For purposes of this invention, the term "polymer optical fiber" is defined as a fiber (or thin, flexible rod) with a core layer within which light travels and a clad layer which confines the light to the core. The clad layer also provides mechanical strength and protection to the core.
Polymer optical fibers were developed as alternatives to copper cable and glass fibers. The primary objectives for such development were to lower manufacturing costs, to increase mechanical and optical performance capabilities and to simplify the manufacturing process.

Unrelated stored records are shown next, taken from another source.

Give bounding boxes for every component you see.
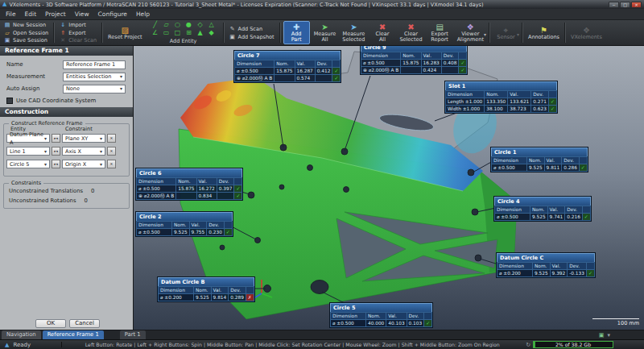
- new-session-button[interactable]: ▤New Session: [2, 21, 51, 29]
- measurement-select[interactable]: Entities Selection▾: [63, 73, 126, 81]
- window-title: VXelements - 3D Software Platform / Metr…: [9, 2, 609, 8]
- annotation-circle-5[interactable]: Circle 5DimensionNom.Val.Dev.⌀ ±0.50040.…: [330, 303, 432, 327]
- viewer-alignment-button[interactable]: ❖Viewer Alignment▾: [455, 21, 486, 44]
- refresh-icon[interactable]: ↻: [526, 342, 530, 348]
- name-label: Name: [6, 61, 63, 68]
- add-snapshot-button[interactable]: ▣Add Snapshot: [227, 33, 277, 41]
- toolbar-separator: [489, 23, 490, 43]
- annotation-title: Circle 2: [136, 212, 233, 221]
- reset-project-button[interactable]: ▨Reset Project: [105, 21, 144, 44]
- name-row: Name: [0, 60, 133, 69]
- vector-entity-icon[interactable]: ∠: [150, 29, 161, 37]
- export-button[interactable]: ⇑Export: [57, 29, 99, 37]
- viewport-corner-icons: ▣ ▾: [599, 332, 610, 339]
- entity-select-3[interactable]: Circle 5▾: [6, 160, 50, 168]
- pass-check-icon: ✓: [234, 193, 242, 200]
- clear-selected-button[interactable]: ✖Clear Selected: [397, 21, 424, 44]
- entity-select-2[interactable]: Line 1▾: [6, 147, 50, 156]
- annotation-circle-9[interactable]: Circle 9DimensionNom.Val.Dev.⌀ ±0.50015.…: [361, 46, 467, 74]
- annotation-datum-circle-b[interactable]: Datum Circle BDimensionNom.Val.Dev.⌀ ±0.…: [158, 277, 254, 301]
- open-session-button[interactable]: ▱Open Session: [2, 29, 51, 37]
- annotation-circle-4[interactable]: Circle 4DimensionNom.Val.Dev.⌀ ±0.5009.5…: [494, 197, 591, 221]
- annotation-circle-7[interactable]: Circle 7DimensionNom.Val.Dev.⌀ ±0.50015.…: [234, 51, 341, 82]
- ok-button[interactable]: OK: [35, 319, 66, 328]
- annotation-circle-2[interactable]: Circle 2DimensionNom.Val.Dev.⌀ ±0.5009.5…: [136, 212, 233, 236]
- vxelements-button[interactable]: ❖VXelements: [568, 21, 605, 44]
- tab-reference-frame-1[interactable]: Reference Frame 1: [43, 330, 104, 339]
- remove-row-button[interactable]: ✕: [107, 160, 116, 168]
- dropdown-arrow-icon[interactable]: ▾: [484, 31, 486, 37]
- minimize-button[interactable]: ─: [609, 2, 619, 8]
- menu-item-view[interactable]: View: [75, 10, 89, 18]
- mouse-hints-text: Left Button: Rotate | Left + Right Butto…: [61, 342, 519, 347]
- swap-button[interactable]: ▸◂: [52, 147, 60, 156]
- remove-row-button[interactable]: ✕: [107, 134, 116, 143]
- constraint-select-1[interactable]: Plane XY▾: [62, 134, 105, 143]
- point-entity-icon[interactable]: ●: [184, 21, 195, 29]
- add-part-button[interactable]: ✚Add Part: [283, 21, 310, 44]
- snapshot-icon[interactable]: ▣: [599, 332, 605, 339]
- add-entity-caption: Add Entity: [170, 38, 197, 44]
- annotation-header-row: DimensionNom.Val.Dev.: [235, 60, 341, 68]
- constraint-select-3[interactable]: Origin X▾: [62, 160, 105, 168]
- chevron-down-icon: ▾: [120, 85, 122, 93]
- cylinder-entity-icon[interactable]: ▲: [195, 29, 206, 37]
- sphere-entity-icon[interactable]: ◆: [206, 29, 217, 37]
- constraint-select-2[interactable]: Axis X▾: [62, 147, 105, 156]
- line-entity-icon[interactable]: ╱: [150, 21, 161, 29]
- chevron-down-icon: ▾: [120, 73, 122, 81]
- viewport-3d[interactable]: Circle 7DimensionNom.Val.Dev.⌀ ±0.50015.…: [134, 46, 644, 330]
- add-scan-button[interactable]: ✎Add Scan: [227, 25, 277, 33]
- name-input[interactable]: [63, 60, 126, 69]
- import-button[interactable]: ⇓Import: [57, 21, 99, 29]
- close-button[interactable]: ✕: [631, 2, 642, 8]
- circle-entity-icon[interactable]: ○: [172, 21, 184, 29]
- use-cad-checkbox[interactable]: [6, 98, 13, 104]
- tab-part-1[interactable]: Part 1: [120, 330, 146, 339]
- grid-entity-icon[interactable]: ⊞: [184, 29, 195, 37]
- menu-item-configure[interactable]: Configure: [98, 10, 127, 18]
- annotation-table: DimensionNom.Val.Dev.⌀ ±0.2009.5259.8140…: [158, 286, 254, 301]
- menu-item-project[interactable]: Project: [45, 10, 66, 18]
- dropdown-arrow-icon[interactable]: ▾: [517, 31, 519, 37]
- chevron-down-icon: ▾: [44, 160, 47, 168]
- annotation-circle-1[interactable]: Circle 1DimensionNom.Val.Dev.⌀ ±0.5009.5…: [491, 147, 588, 172]
- save-session-button[interactable]: ▣Save Session: [2, 36, 51, 44]
- rectangle-entity-icon[interactable]: □: [172, 29, 184, 37]
- expand-icon[interactable]: ▾: [607, 332, 610, 339]
- hole-circle-5: [311, 280, 328, 294]
- export-report-button[interactable]: ▤Export Report: [427, 21, 453, 44]
- annotation-datum-circle-c[interactable]: Datum Circle CDimensionNom.Val.Dev.⌀ ±0.…: [497, 253, 595, 277]
- menu-item-help[interactable]: Help: [136, 10, 150, 18]
- pass-check-icon: ✓: [548, 106, 556, 113]
- annotation-circle-6[interactable]: Circle 6DimensionNom.Val.Dev.⌀ ±0.50015.…: [136, 168, 242, 200]
- measure-all-button[interactable]: ➤Measure All: [312, 21, 339, 44]
- annotation-header-row: DimensionNom.Val.Dev.: [361, 52, 467, 60]
- title-bar: ▲ VXelements - 3D Software Platform / Me…: [0, 0, 644, 9]
- slot-entity-icon[interactable]: ▭: [161, 29, 172, 37]
- cone-entity-icon[interactable]: △: [206, 21, 217, 29]
- tab-navigation[interactable]: Navigation: [2, 330, 41, 339]
- auto-assign-select[interactable]: None▾: [63, 85, 126, 93]
- menu-item-edit[interactable]: Edit: [25, 10, 37, 18]
- annotation-slot-1[interactable]: Slot 1DimensionNom.Val.Dev.Length ±1.000…: [445, 81, 557, 113]
- swap-button[interactable]: ▸◂: [52, 160, 60, 168]
- plane-entity-icon[interactable]: ▱: [161, 21, 172, 29]
- menu-item-file[interactable]: File: [6, 10, 16, 18]
- annotation-title: Circle 7: [234, 51, 341, 60]
- cancel-button[interactable]: Cancel: [69, 319, 100, 328]
- pass-check-icon: ✓: [332, 68, 341, 75]
- construct-row-3: Circle 5▾▸◂Origin X▾✕: [6, 160, 116, 168]
- sensor-button[interactable]: ⌖Sensor▾: [493, 21, 519, 44]
- entity-select-1[interactable]: Datum Plane A▾: [6, 134, 50, 143]
- clear-scan-button[interactable]: ✕Clear Scan: [57, 36, 99, 44]
- clear-all-button[interactable]: ✖Clear All: [369, 21, 395, 44]
- ellipse-entity-icon[interactable]: ◇: [195, 21, 206, 29]
- remove-row-button[interactable]: ✕: [107, 147, 116, 156]
- construct-reference-frame-group: Construct Reference Frame Entity Constra…: [3, 123, 130, 177]
- annotations-button[interactable]: ⚑Annotations: [526, 21, 562, 44]
- swap-button[interactable]: ▸◂: [52, 134, 60, 143]
- measure-selected-button[interactable]: ➤Measure Selected: [340, 21, 367, 44]
- toolbar-separator: [223, 23, 225, 43]
- maximize-button[interactable]: □: [620, 2, 630, 8]
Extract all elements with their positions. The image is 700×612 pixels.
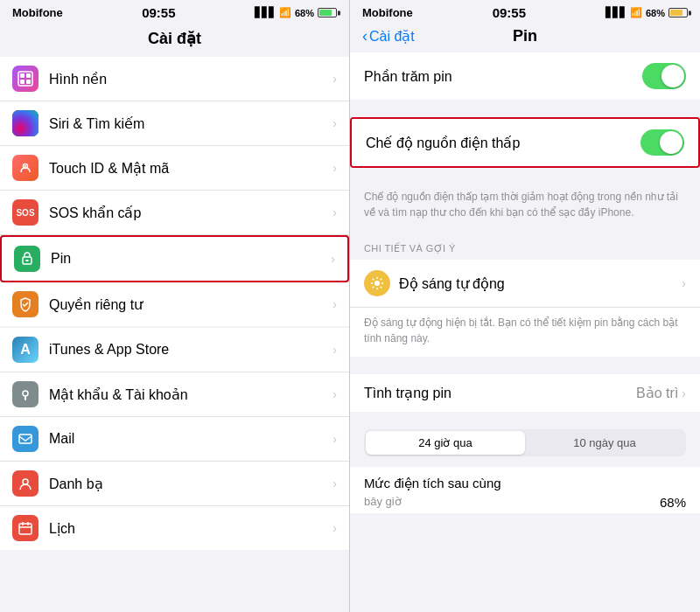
chevron-itunes: › (332, 343, 337, 357)
svg-line-24 (373, 287, 374, 288)
settings-group-display: Hình nền › Siri & Tìm kiếm › Touch ID & … (0, 57, 349, 326)
tab-buttons: 24 giờ qua 10 ngày qua (364, 429, 686, 456)
right-battery-pct: 68% (646, 8, 665, 18)
icon-hinh-nen (12, 66, 38, 92)
right-time: 09:55 (493, 5, 526, 20)
do-sang-section: Độ sáng tự động › Độ sáng tự động hiện b… (350, 260, 700, 357)
tinh-trang-section: Tình trạng pin Bảo trì › (350, 374, 700, 412)
phan-tram-toggle-knob (662, 65, 684, 87)
phan-tram-label: Phần trăm pin (364, 68, 642, 85)
row-label-pin: Pin (51, 251, 331, 267)
svg-point-9 (23, 391, 28, 396)
row-label-touch-id: Touch ID & Mật mã (49, 160, 332, 177)
wifi-icon: 📶 (279, 7, 291, 18)
do-sang-sub: Độ sáng tự động hiện bị tắt. Bạn có thể … (350, 308, 700, 357)
che-do-description: Chế độ nguồn điện thấp tạm thời giảm hoạ… (350, 182, 700, 231)
tinh-trang-row[interactable]: Tình trạng pin Bảo trì › (350, 374, 700, 412)
phan-tram-toggle[interactable] (642, 63, 686, 89)
icon-mat-khau (12, 381, 38, 407)
back-label: Cài đặt (369, 28, 415, 45)
tab-24h[interactable]: 24 giờ qua (366, 431, 525, 455)
right-battery-icon (668, 8, 688, 17)
svg-line-23 (381, 287, 382, 288)
svg-rect-10 (24, 396, 26, 400)
section-header-chi-tiet: CHI TIẾT VÀ GỢI Ý (350, 231, 700, 260)
icon-danh-ba (12, 470, 38, 497)
row-label-sos: SOS khẩn cấp (49, 205, 332, 221)
row-label-mat-khau: Mật khẩu & Tài khoản (49, 386, 332, 403)
settings-row-hinh-nen[interactable]: Hình nền › (0, 57, 349, 101)
svg-rect-3 (20, 80, 24, 84)
tinh-trang-label: Tình trạng pin (364, 385, 636, 401)
chevron-siri: › (332, 116, 337, 130)
right-panel: Mobifone 09:55 ▋▋▋ 📶 68% ‹ Cài đặt Pin P… (350, 0, 700, 612)
right-status-bar: Mobifone 09:55 ▋▋▋ 📶 68% (350, 0, 700, 24)
chi-tiet-section: CHI TIẾT VÀ GỢI Ý Độ sáng tự động › Độ s… (350, 231, 700, 357)
chevron-mail: › (332, 432, 337, 446)
chevron-pin: › (331, 252, 335, 266)
chevron-quyen: › (332, 297, 337, 311)
settings-row-pin[interactable]: Pin › (0, 235, 349, 282)
chevron-lich: › (332, 521, 337, 535)
settings-row-mail[interactable]: Mail › (0, 417, 349, 462)
right-wifi-icon: 📶 (630, 7, 642, 18)
settings-row-touch-id[interactable]: Touch ID & Mật mã › (0, 146, 349, 191)
svg-rect-1 (20, 73, 24, 78)
do-sang-row[interactable]: Độ sáng tự động › (350, 260, 700, 308)
che-do-row: Chế độ nguồn điện thấp (352, 119, 698, 166)
right-signal-icon: ▋▋▋ (606, 7, 626, 18)
svg-point-12 (23, 479, 28, 484)
back-button[interactable]: ‹ Cài đặt (362, 27, 415, 45)
svg-rect-2 (26, 73, 31, 78)
left-panel: Mobifone 09:55 ▋▋▋ 📶 68% Cài đặt Hình nề… (0, 0, 350, 612)
che-do-section: Chế độ nguồn điện thấp (350, 117, 700, 168)
tab-10d[interactable]: 10 ngày qua (525, 431, 684, 455)
row-label-siri: Siri & Tìm kiếm (49, 115, 332, 132)
battery-pct-left: 68% (295, 8, 314, 18)
che-do-toggle-knob (660, 131, 682, 154)
row-label-lich: Lịch (49, 520, 332, 537)
settings-row-sos[interactable]: SOS SOS khẩn cấp › (0, 191, 349, 235)
signal-icon: ▋▋▋ (255, 7, 276, 18)
settings-row-quyen[interactable]: Quyền riêng tư › (0, 282, 349, 326)
settings-row-lich[interactable]: Lịch › (0, 506, 349, 550)
chevron-do-sang: › (682, 276, 686, 290)
settings-row-mat-khau[interactable]: Mật khẩu & Tài khoản › (0, 372, 349, 417)
chevron-hinh-nen: › (332, 72, 337, 86)
svg-rect-8 (26, 260, 29, 261)
chevron-touch-id: › (332, 161, 337, 175)
left-status-bar: Mobifone 09:55 ▋▋▋ 📶 68% (0, 0, 349, 24)
do-sang-label: Độ sáng tự động (399, 275, 682, 292)
svg-rect-11 (19, 435, 32, 443)
muc-dien-bay-gio: bây giờ (364, 495, 402, 510)
icon-lich (12, 515, 38, 541)
settings-row-danh-ba[interactable]: Danh bạ › (0, 462, 349, 506)
muc-dien-label: Mức điện tích sau cùng (350, 467, 700, 495)
row-label-mail: Mail (49, 431, 332, 447)
left-carrier: Mobifone (12, 6, 63, 19)
svg-line-22 (373, 279, 374, 280)
chevron-tinh-trang: › (682, 386, 686, 400)
che-do-label: Chế độ nguồn điện thấp (366, 135, 640, 151)
icon-siri (12, 110, 38, 136)
icon-sos: SOS (12, 199, 38, 226)
chevron-sos: › (332, 205, 337, 219)
icon-itunes: A (12, 337, 38, 363)
right-indicators: ▋▋▋ 📶 68% (606, 7, 688, 18)
chevron-danh-ba: › (332, 476, 337, 490)
row-label-danh-ba: Danh bạ (49, 476, 332, 492)
che-do-toggle[interactable] (640, 129, 684, 156)
icon-pin (14, 246, 40, 272)
left-indicators: ▋▋▋ 📶 68% (255, 7, 337, 18)
muc-dien-pct: 68% (660, 495, 686, 510)
settings-row-itunes[interactable]: A iTunes & App Store › (0, 328, 349, 372)
back-chevron-icon: ‹ (362, 27, 368, 45)
icon-quyen (12, 291, 38, 317)
row-label-hinh-nen: Hình nền (49, 71, 332, 87)
icon-touch-id (12, 155, 38, 181)
settings-row-siri[interactable]: Siri & Tìm kiếm › (0, 101, 349, 146)
left-page-title: Cài đặt (0, 24, 349, 57)
right-content: Phần trăm pin Chế độ nguồn điện thấp Chế… (350, 52, 700, 612)
right-carrier: Mobifone (362, 6, 413, 19)
right-page-title: Pin (513, 27, 537, 45)
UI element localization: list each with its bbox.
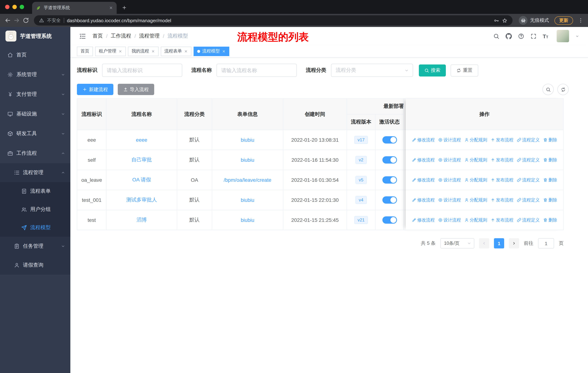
action-design-link[interactable]: 设计流程	[438, 177, 461, 183]
action-assign-link[interactable]: 分配规则	[464, 217, 487, 223]
tag-my-process[interactable]: 我的流程	[128, 46, 158, 56]
tag-process-model[interactable]: 流程模型	[194, 46, 229, 56]
action-delete-link[interactable]: 删除	[543, 157, 557, 163]
github-icon[interactable]	[505, 33, 512, 39]
sidebar-item-payment[interactable]: 支付管理	[0, 84, 70, 104]
search-icon[interactable]	[493, 33, 499, 39]
sidebar-item-user-group[interactable]: 用户分组	[0, 200, 70, 219]
sidebar-item-process-model[interactable]: 流程模型	[0, 219, 70, 237]
back-button[interactable]	[4, 17, 11, 24]
action-design-link[interactable]: 设计流程	[438, 217, 461, 223]
password-manager-icon[interactable]	[494, 18, 499, 23]
process-name-link[interactable]: OA 请假	[132, 177, 151, 182]
page-size-select[interactable]: 10条/页	[440, 238, 474, 248]
form-info-link[interactable]: biubiu	[241, 217, 254, 223]
goto-page-input[interactable]	[538, 238, 554, 248]
action-delete-link[interactable]: 删除	[543, 177, 557, 183]
browser-menu-icon[interactable]	[578, 18, 584, 23]
form-info-link[interactable]: biubiu	[241, 157, 254, 163]
process-name-input[interactable]	[217, 64, 297, 77]
search-button[interactable]: 搜索	[419, 64, 446, 76]
form-info-link[interactable]: /bpm/oa/leave/create	[224, 177, 271, 183]
breadcrumb-item[interactable]: 首页	[93, 33, 103, 39]
action-assign-link[interactable]: 分配规则	[464, 157, 487, 163]
action-definition-link[interactable]: 流程定义	[517, 217, 540, 223]
close-window-button[interactable]	[5, 5, 10, 9]
action-definition-link[interactable]: 流程定义	[517, 157, 540, 163]
active-status-toggle[interactable]	[382, 176, 397, 184]
sidebar-item-infrastructure[interactable]: 基础设施	[0, 104, 70, 124]
sidebar-item-process-management[interactable]: 流程管理	[0, 163, 70, 182]
fullscreen-icon[interactable]	[530, 33, 536, 39]
action-delete-link[interactable]: 删除	[543, 197, 557, 203]
import-process-button[interactable]: 导入流程	[118, 84, 154, 95]
new-tab-button[interactable]	[122, 5, 127, 10]
active-status-toggle[interactable]	[382, 156, 397, 163]
action-publish-link[interactable]: 发布流程	[491, 137, 514, 143]
process-name-link[interactable]: eeee	[136, 137, 147, 143]
tag-close-icon[interactable]	[151, 49, 155, 53]
action-edit-link[interactable]: 修改流程	[412, 137, 435, 143]
action-definition-link[interactable]: 流程定义	[517, 177, 540, 183]
tag-close-icon[interactable]	[184, 49, 188, 53]
action-delete-link[interactable]: 删除	[543, 137, 557, 143]
action-assign-link[interactable]: 分配规则	[464, 177, 487, 183]
breadcrumb-item[interactable]: 流程管理	[139, 33, 160, 39]
refresh-table-button[interactable]	[557, 84, 569, 95]
action-delete-link[interactable]: 删除	[543, 217, 557, 223]
chrome-update-button[interactable]: 更新	[555, 16, 573, 25]
process-key-input[interactable]	[102, 64, 182, 77]
action-publish-link[interactable]: 发布流程	[491, 197, 514, 203]
address-bar[interactable]: 不安全 dashboard.yudao.iocoder.cn/bpm/manag…	[34, 15, 513, 26]
action-edit-link[interactable]: 修改流程	[412, 217, 435, 223]
help-icon[interactable]	[518, 33, 524, 39]
avatar-caret-icon[interactable]	[575, 34, 579, 38]
create-process-button[interactable]: 新建流程	[77, 84, 113, 95]
process-name-link[interactable]: 自己审批	[131, 157, 152, 162]
action-publish-link[interactable]: 发布流程	[491, 177, 514, 183]
reset-button[interactable]: 重置	[451, 64, 478, 76]
form-info-link[interactable]: biubiu	[241, 137, 254, 143]
category-select[interactable]: 流程分类	[331, 64, 413, 77]
action-edit-link[interactable]: 修改流程	[412, 157, 435, 163]
font-size-icon[interactable]: TT	[543, 33, 548, 39]
active-status-toggle[interactable]	[382, 196, 397, 204]
action-design-link[interactable]: 设计流程	[438, 197, 461, 203]
action-definition-link[interactable]: 流程定义	[517, 137, 540, 143]
tab-close-icon[interactable]	[109, 6, 113, 10]
sidebar-item-process-form[interactable]: 流程表单	[0, 182, 70, 200]
current-page-button[interactable]: 1	[494, 238, 504, 248]
active-status-toggle[interactable]	[382, 136, 397, 143]
action-edit-link[interactable]: 修改流程	[412, 197, 435, 203]
action-publish-link[interactable]: 发布流程	[491, 217, 514, 223]
collapse-sidebar-icon[interactable]	[79, 33, 86, 40]
breadcrumb-item[interactable]: 工作流程	[111, 33, 131, 39]
next-page-button[interactable]	[509, 238, 519, 248]
zoom-window-button[interactable]	[20, 5, 24, 9]
tag-close-icon[interactable]	[118, 49, 122, 53]
form-info-link[interactable]: biubiu	[241, 197, 254, 203]
sidebar-item-workflow[interactable]: 工作流程	[0, 143, 70, 163]
process-name-link[interactable]: 滔博	[136, 217, 147, 222]
forward-button[interactable]	[13, 17, 20, 24]
action-design-link[interactable]: 设计流程	[438, 157, 461, 163]
user-avatar[interactable]	[557, 30, 569, 42]
sidebar-item-dev-tools[interactable]: 研发工具	[0, 124, 70, 143]
action-assign-link[interactable]: 分配规则	[464, 197, 487, 203]
prev-page-button[interactable]	[479, 238, 489, 248]
sidebar-item-system[interactable]: 系统管理	[0, 65, 70, 84]
action-definition-link[interactable]: 流程定义	[517, 197, 540, 203]
action-design-link[interactable]: 设计流程	[438, 137, 461, 143]
sidebar-item-task-management[interactable]: 任务管理	[0, 237, 70, 256]
tag-process-form[interactable]: 流程表单	[161, 46, 191, 56]
tag-home[interactable]: 首页	[77, 46, 93, 56]
process-name-link[interactable]: 测试多审批人	[126, 197, 157, 202]
active-status-toggle[interactable]	[382, 216, 397, 224]
action-assign-link[interactable]: 分配规则	[464, 137, 487, 143]
action-edit-link[interactable]: 修改流程	[412, 177, 435, 183]
sidebar-item-home[interactable]: 首页	[0, 45, 70, 65]
tag-tenant[interactable]: 租户管理	[95, 46, 126, 56]
tag-close-icon[interactable]	[222, 49, 226, 53]
sidebar-item-leave-query[interactable]: 请假查询	[0, 256, 70, 275]
minimize-window-button[interactable]	[12, 5, 17, 9]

Currently, polymer optical fibers (POF) have a wide range of uses, such as electronics, medical, automotive, industrial, defense and communication. For purposes of simplification, these uses can be categorized as either imaging and illumination or communications. The POF competes with glass optical fibers and copper cable in short distance communications applications and competes with glass optical fibers in imaging and illumination applications.
One technical limitation of POF is the lack of an effective process which will consistently and reliably produce a POF having a graded optical refractive index. In communications applications, especially data communications, a graded optical refractive index profile enables POF to have increased performance capabilities, such as their use for computer connections in networks and in computers for carrying data.
For various reasons, the current processes do not consistently and reliably produce a POF with a suitable graded optical refractive index profile. Therefore, a need exists in the industry for this type of process.